Nuts and Bolts Linux Containers Lead image: Lead Image © designpics, 123RF.com

LXC 1.0

Lean and Quick

LXC 1.0, released in early 2014, was the first stable version for managing Linux containers. We check out the lightweight container solution to see whether it is now ready for production. By Christoph Mitasch

Linux containers have been fully functional since kernel 2.6.29. However, Linux has had containers in the form of Virtuozzo [1] and OpenVZ [2] for some time. The difference is that the Linux kernel now has all the necessary components for operating containers and no longer requires patches. Kernel namespaces isolate containers from each other and CGroups limits resources and takes care of priorities.

Solid Foundation

A first stable version of the LXC [3] userspace tool has been used to manage containers since February 2014. Ubuntu 14.04 has LXC 1.0 on board, which the developers recommend and will provide support for until April 2019 (Figure 1). If you want to install LXC in Ubuntu Trusty Tahr, you are best off using the v14.04.1 [4] server images. Kernel 3.13 (used here) has five years of LTS support; this doesn't apply to the kernels of newer LTS updates. You can get the LXC tools after installation by entering:

apt-get install lxc

The packages (among other things) listed in Table 1 will land on your computer.

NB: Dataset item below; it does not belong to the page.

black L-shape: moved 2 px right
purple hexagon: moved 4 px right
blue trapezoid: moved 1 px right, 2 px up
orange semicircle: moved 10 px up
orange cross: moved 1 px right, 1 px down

Figure 1: The container is being managed here with the help of LXC Web Panel [5].

Tabelle 1: LXC Packages

Package Name	Purpose
`bridge-utils`	Generates the virtual network device (`veth`).
`cgmanager`	Enables the management of CGroups via a D-Bus interface.
`debootstrap`	Helps install Debian-based containers.
`dnsmasq-base`	Enables a minimum out-of-the-box NAT network for containers (`lxcbr0`).
`liblxc1`	The new LXC API.
`lxc-templates`	Templates that create simple containers.

First Container

After a successful installation, you can create the first container with a simple command:

lxc-create -t ubuntu -n ubuntu_test

Don't forget to obtain root privileges first, which you will need to execute most of the commands featured in this article. If you then call lxc-create for the first time for a particular distribution, the host system needs to download the required packages. It caches them in /var/cache/lxc/. If you enter the lxc-create command again, the system will create a container within a couple of seconds. If you type

lxc-create -t ubuntu -h

LXC shows you template-specific options. You can, for example, select the Debian or Ubuntu release or a special mirror using these options. The following call creates a container with Debian Wheezy as the basic framework:

lxc-create -t debian -n debian_test -- -r wheezy

By default, Ubuntu as the host system stores containers directly in the existing filesystem under /var/lib/lxc/<Container-Name>. At least one file called config and a directory named rootfs are waiting in the container subdirectory. Many distributions will also have the fstab file, which manages container mountpoints.

LXC 1.0 configures the container with the help of the config file. Container management also allows the use of includes in the configuration (via lxc.include), which makes it possible to have a very minimalist default configuration for containers (Figure 2).

Figure 2: The default configuration for an Ubuntu container.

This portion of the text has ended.